■ **What is being asked**:
The following listing has lines to check for the word "המסחר"; give only the number of lines that contain it.

Segment Start: Data for the task

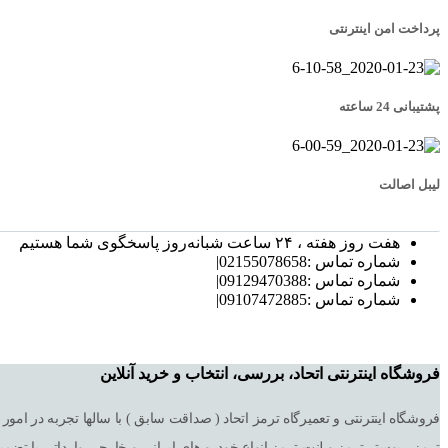
پرداخت امن اینترنتی
پشتیبانی 24 ساعته
لیبل اصالت
هفت روز هفته ، ۲۴ ساعت شبانه‌روز پاسخگوی شما هستیم
شماره تماس :02155078658|
شماره تماس :09129470388|
شماره تماس :09107472885|
فروشگاه اینترنتی اتحاد، بررسی، انتخاب و خرید آنلاین
ترمز ، بوستر ترمز و لنت ترمز انواع خودرو های ایرانی و خارجی وارداتی با تضم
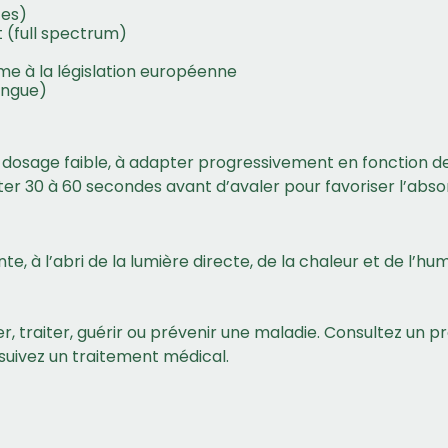
tes)
 (full spectrum)
rme à la législation européenne
angue)
age faible, à adapter progressivement en fonction de vo
ter 30 à 60 secondes avant d’avaler pour favoriser l’absor
 à l’abri de la lumière directe, de la chaleur et de l’hum
r, traiter, guérir ou prévenir une maladie. Consultez un 
u suivez un traitement médical.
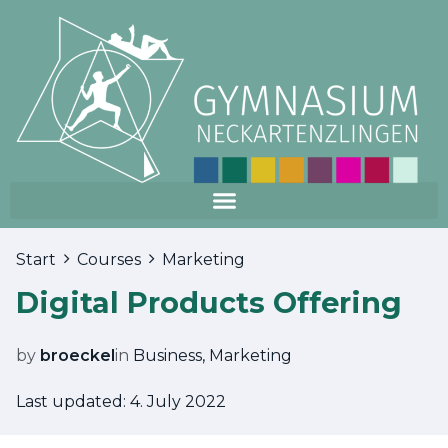
Start
Courses
Marketing
Digital Products Offering
by
broeckel
in
Business
,
Marketing
Last updated: 4. July 2022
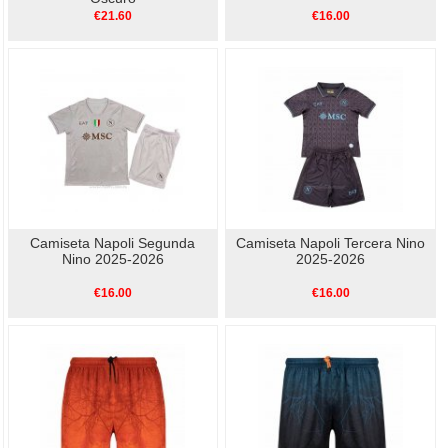
€21.60
€16.00
Camiseta Napoli Segunda
Camiseta Napoli Tercera Nino
Nino 2025-2026
2025-2026
€16.00
€16.00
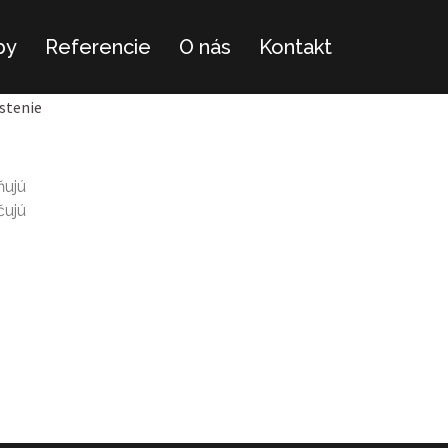
by
Referencie
O nás
Kontakt
stenie
ňujú
čujú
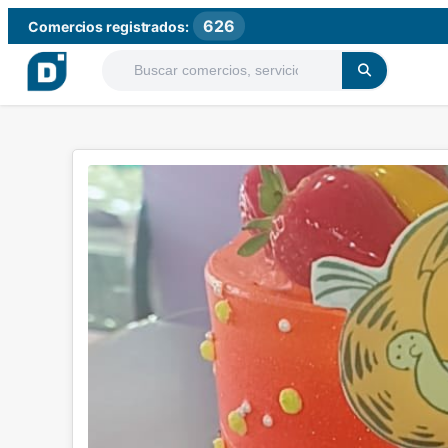
626
Comercios registrados:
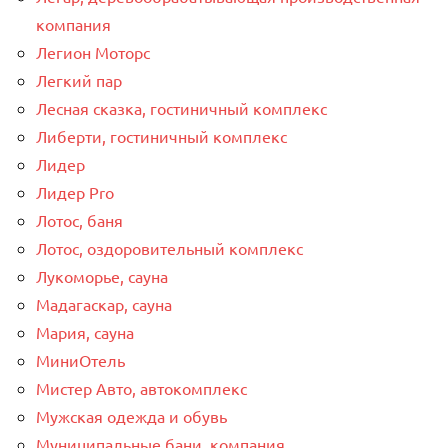
компания
Легион Моторс
Легкий пар
Лесная сказка, гостиничный комплекс
Либерти, гостиничный комплекс
Лидер
Лидер Pro
Лотос, баня
Лотос, оздоровительный комплекс
Лукоморье, сауна
Мадагаскар, сауна
Мария, сауна
МиниОтель
Мистер Авто, автокомплекс
Мужская одежда и обувь
Муниципальные бани, компания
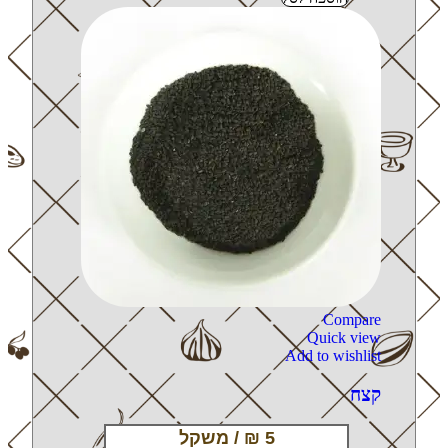
Compare
Quick view
Add to wishlist
קצח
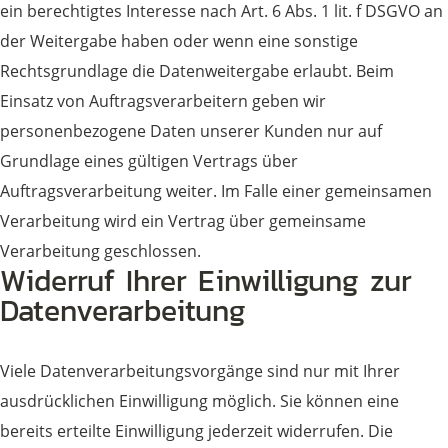
ein berechtigtes Interesse nach Art. 6 Abs. 1 lit. f DSGVO an
der Weitergabe haben oder wenn eine sonstige
Rechtsgrundlage die Datenweitergabe erlaubt. Beim
Einsatz von Auftragsverarbeitern geben wir
personenbezogene Daten unserer Kunden nur auf
Grundlage eines gültigen Vertrags über
Auftragsverarbeitung weiter. Im Falle einer gemeinsamen
Verarbeitung wird ein Vertrag über gemeinsame
Verarbeitung geschlossen.
Widerruf Ihrer Einwilligung zur
Datenverarbeitung
Viele Datenverarbeitungsvorgänge sind nur mit Ihrer
ausdrücklichen Einwilligung möglich. Sie können eine
bereits erteilte Einwilligung jederzeit widerrufen. Die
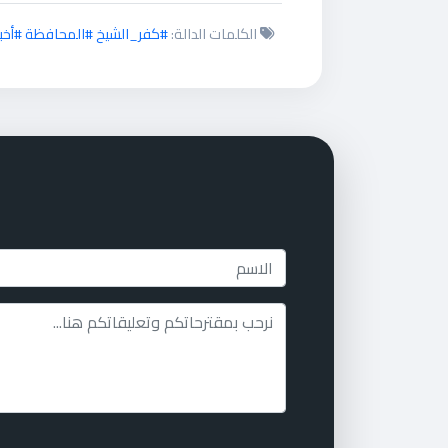
الكلمات الدالة:
#كفر_الشيخ #المحافظة #أخب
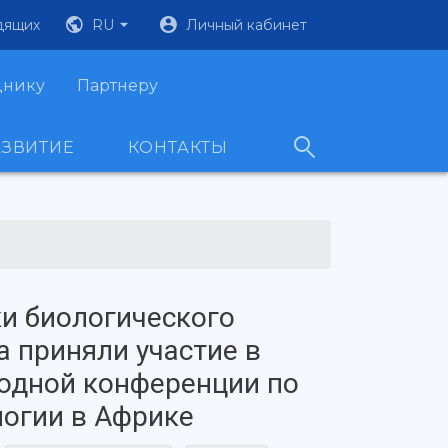
дящих
RU
Личный кабинет
днику
Партнеру
АЗВИТИЕ
КОНТАКТЫ
и биологического
а приняли участие в
одной конференции по
огии в Африке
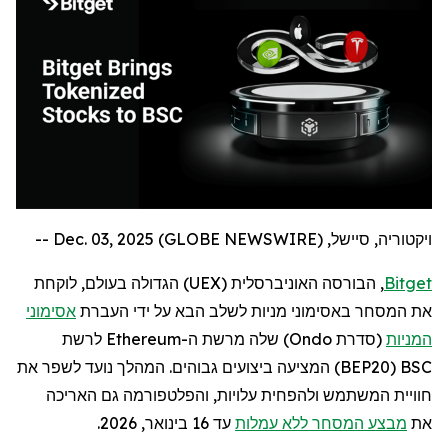
ויקטוריה, סיישל, Dec. 03, 2025 (GLOBE NEWSWIRE) --
Bitget
, הבורסה האוניברסלית (
UEX
) הגדולה בעולם,
לוקחת
את המסחר באסימוני מניות לשלב הבא על ידי העברת
אסימוני
המניות
(סדרת
Ondo
) שלה מרשת ה-
Ethereum
לרשת
BSC
(
BEP20
) המציעה ביצועים גבוהים. המהלך נועד לשפר את
חוויית המשתמש ולהפחית עלויות, והפלטפורמה גם האריכה
את
מבצע המסחר ללא עמלות
עד 16 בינואר, 2026.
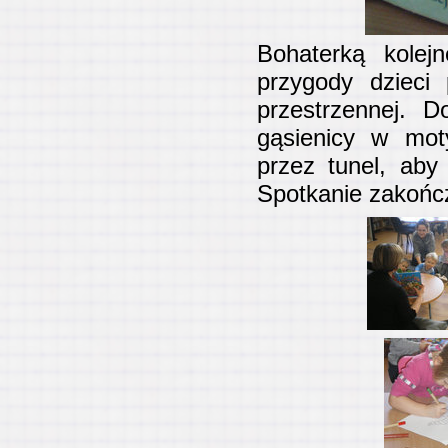
Bohaterką kolejn
przygody dzieci 
przestrzennej. D
gąsienicy w moty
przez tunel, aby
Spotkanie zakończ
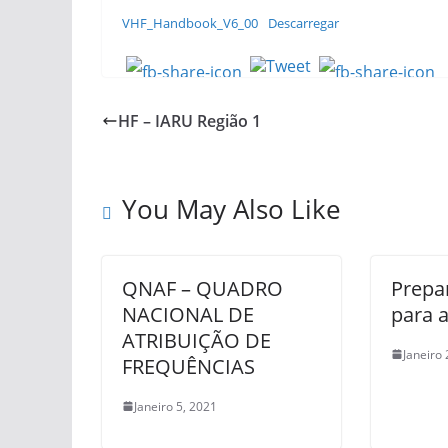
VHF_Handbook_V6_00
Descarregar
HF – IARU Região 1
You May Also Like
QNAF – QUADRO
Prepa
NACIONAL DE
para 
ATRIBUIÇÃO DE
Janeiro 
FREQUÊNCIAS
Janeiro 5, 2021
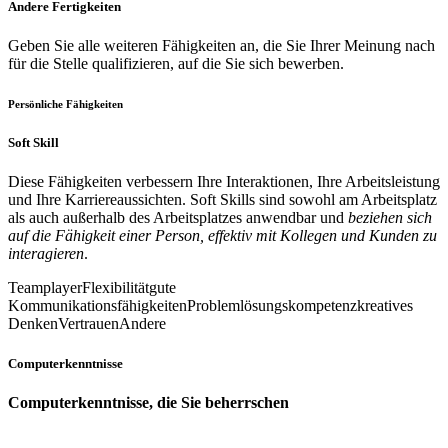
Andere Fertigkeiten
Geben Sie alle weiteren Fähigkeiten an, die Sie Ihrer Meinung nach
für die Stelle qualifizieren, auf die Sie sich bewerben.
Persönliche Fähigkeiten
Soft Skill
Diese Fähigkeiten verbessern Ihre Interaktionen, Ihre Arbeitsleistung
und Ihre Karriereaussichten. Soft Skills sind sowohl am Arbeitsplatz
als auch außerhalb des Arbeitsplatzes anwendbar und
beziehen sich
auf die Fähigkeit einer Person, effektiv mit Kollegen und Kunden zu
interagieren
.
Teamplayer
Flexibilität
gute
Kommunikationsfähigkeiten
Problemlösungskompetenz
kreatives
Denken
Vertrauen
Andere
Computerkenntnisse
Computerkenntnisse, die Sie beherrschen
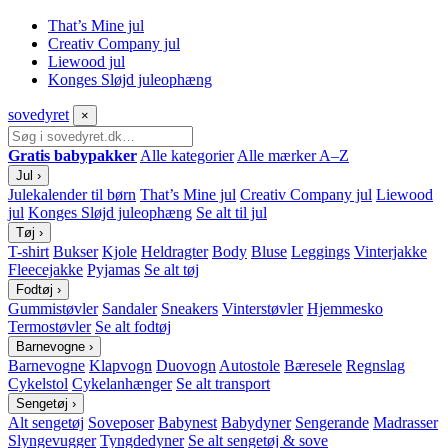
That’s Mine jul
Creativ Company jul
Liewood jul
Konges Sløjd juleophæng
sove
dyret
×
Gratis babypakker
Alle kategorier
Alle mærker A–Z
Jul
›
Julekalender til børn
That’s Mine jul
Creativ Company jul
Liewood
jul
Konges Sløjd juleophæng
Se alt til jul
Tøj
›
T-shirt
Bukser
Kjole
Heldragter
Body
Bluse
Leggings
Vinterjakke
Fleecejakke
Pyjamas
Se alt tøj
Fodtøj
›
Gummistøvler
Sandaler
Sneakers
Vinterstøvler
Hjemmesko
Termostøvler
Se alt fodtøj
Barnevogne
›
Barnevogne
Klapvogn
Duovogn
Autostole
Bæresele
Regnslag
Cykelstol
Cykelanhænger
Se alt transport
Sengetøj
›
Alt sengetøj
Soveposer
Babynest
Babydyner
Sengerande
Madrasser
Slyngevugger
Tyngdedyner
Se alt sengetøj & sove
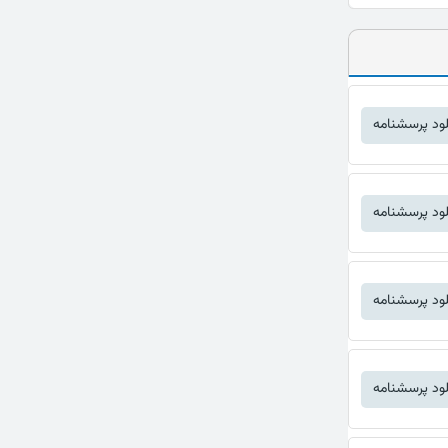
لود پرسشنامه
لود پرسشنامه
لود پرسشنامه
لود پرسشنامه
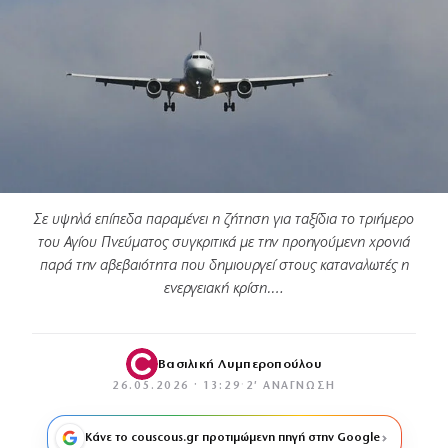
Σε υψηλά επίπεδα παραμένει η ζήτηση για ταξίδια το τριήμερο
του Αγίου Πνεύματος συγκριτικά με την προηγούμενη χρονιά
παρά την αβεβαιότητα που δημιουργεί στους καταναλωτές η
ενεργειακή κρίση.…
Βασιλική Λυμπεροπούλου
26.05.2026 · 13:29
·
2′ ΑΝΆΓΝΩΣΗ
Κάνε το couscous.gr προτιμώμενη πηγή στην Google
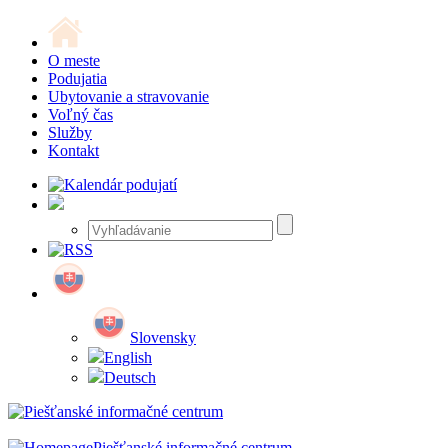
O meste
Podujatia
Ubytovanie a stravovanie
Voľný čas
Služby
Kontakt
Slovensky
English
Deutsch
Piešťanské informačné centrum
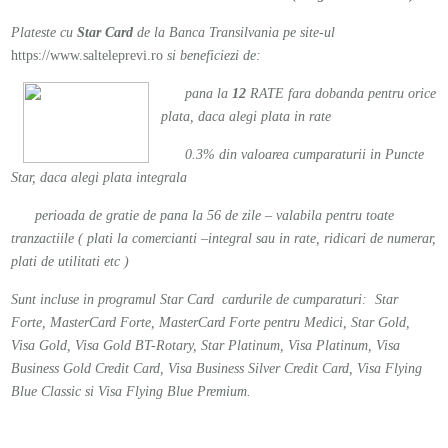
Plateste cu
Star Card
de la Banca Transilvania pe site-ul
https://www.salteleprevi.ro
si beneficiezi de:
pana la
12
RATE fara dobanda pentru orice
plata, daca alegi plata in rate
0.3% din valoarea cumparaturii in Puncte
Star, daca alegi plata integrala
perioada de gratie de pana la 56 de zile – valabila pentru toate
tranzactiile ( plati la comercianti –integral sau in rate, ridicari de numerar,
plati de utilitati etc )
Sunt incluse in programul Star Card cardurile de cumparaturi: Star
Forte, MasterCard Forte, MasterCard Forte pentru Medici, Star Gold,
Visa Gold, Visa Gold BT-Rotary, Star Platinum, Visa Platinum, Visa
Business Gold Credit Card, Visa Business Silver Credit Card, Visa Flying
Blue Classic si Visa Flying Blue Premium.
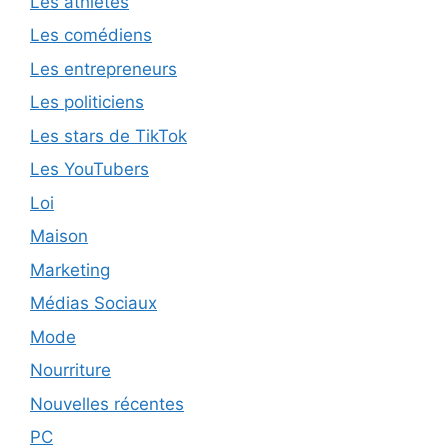
Les athlètes
Les comédiens
Les entrepreneurs
Les politiciens
Les stars de TikTok
Les YouTubers
Loi
Maison
Marketing
Médias Sociaux
Mode
Nourriture
Nouvelles récentes
PC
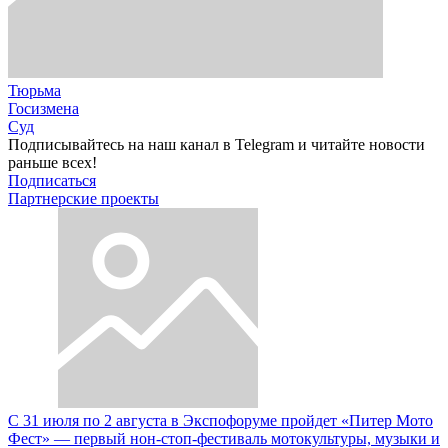
Тюрьма
Госизмена
Суд
Подписывайтесь на наш канал в Telegram и читайте новости
раньше всех!
Подписаться
Партнерские проекты
С 31 июля по 2 августа в Экспофоруме пройдет «Питер Мото
Фест» — первый нон-стоп-фестиваль мотокультуры, музыки и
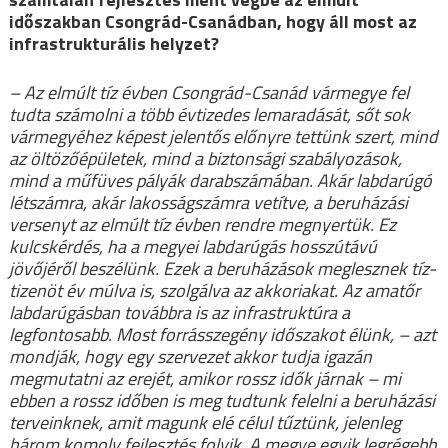
időszakban Csongrád-Csanádban, hogy áll most az
infrastrukturális helyzet?
– Az elmúlt tíz évben Csongrád-Csanád vármegye fel
tudta számolni a több évtizedes lemaradását, sőt sok
vármegyéhez képest jelentős előnyre tettünk szert, mind
az öltözőépületek, mind a biztonsági szabályozások,
mind a műfüves pályák darabszámában. Akár labdarúgó
létszámra, akár lakosságszámra vetítve, a beruházási
versenyt az elmúlt tíz évben rendre megnyertük. Ez
kulcskérdés, ha a megyei labdarúgás hosszútávú
jövőjéről beszélünk. Ezek a beruházások meglesznek tíz-
tizenöt év múlva is, szolgálva az akkoriakat. Az amatőr
labdarúgásban továbbra is az infrastruktúra a
legfontosabb. Most forrásszegény időszakot élünk, – azt
mondják, hogy egy szervezet akkor tudja igazán
megmutatni az erejét, amikor rossz idők járnak – mi
ebben a rossz időben is meg tudtunk felelni a beruházási
terveinknek, amit magunk elé célul tűztünk, jelenleg
három komoly fejlesztés folyik. A megye egyik legrégebb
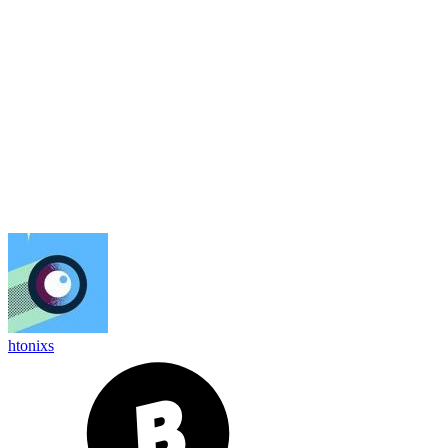
htonixs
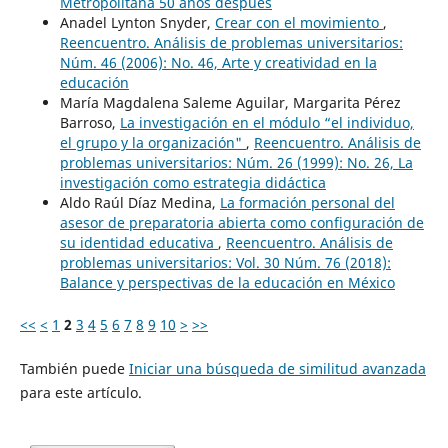
Metropolitana 50 años después
Anadel Lynton Snyder,
Crear con el movimiento
,
Reencuentro. Análisis de problemas universitarios:
Núm. 46 (2006): No. 46, Arte y creatividad en la
educación
María Magdalena Saleme Aguilar, Margarita Pérez
Barroso,
La investigación en el módulo “el individuo,
el grupo y la organización"
,
Reencuentro. Análisis de
problemas universitarios: Núm. 26 (1999): No. 26, La
investigación como estrategia didáctica
Aldo Raúl Díaz Medina,
La formación personal del
asesor de preparatoria abierta como configuración de
su identidad educativa
,
Reencuentro. Análisis de
problemas universitarios: Vol. 30 Núm. 76 (2018):
Balance y perspectivas de la educación en México
<<
<
1
2
3
4
5
6
7
8
9
10
>
>>
También puede
Iniciar una búsqueda de similitud avanzada
para este artículo.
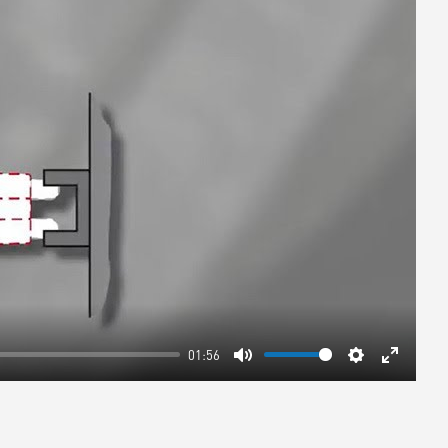
01:56
Mute
Settings
Enter
fullscre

Segment End: Data for the task

■ **Solution below**:
2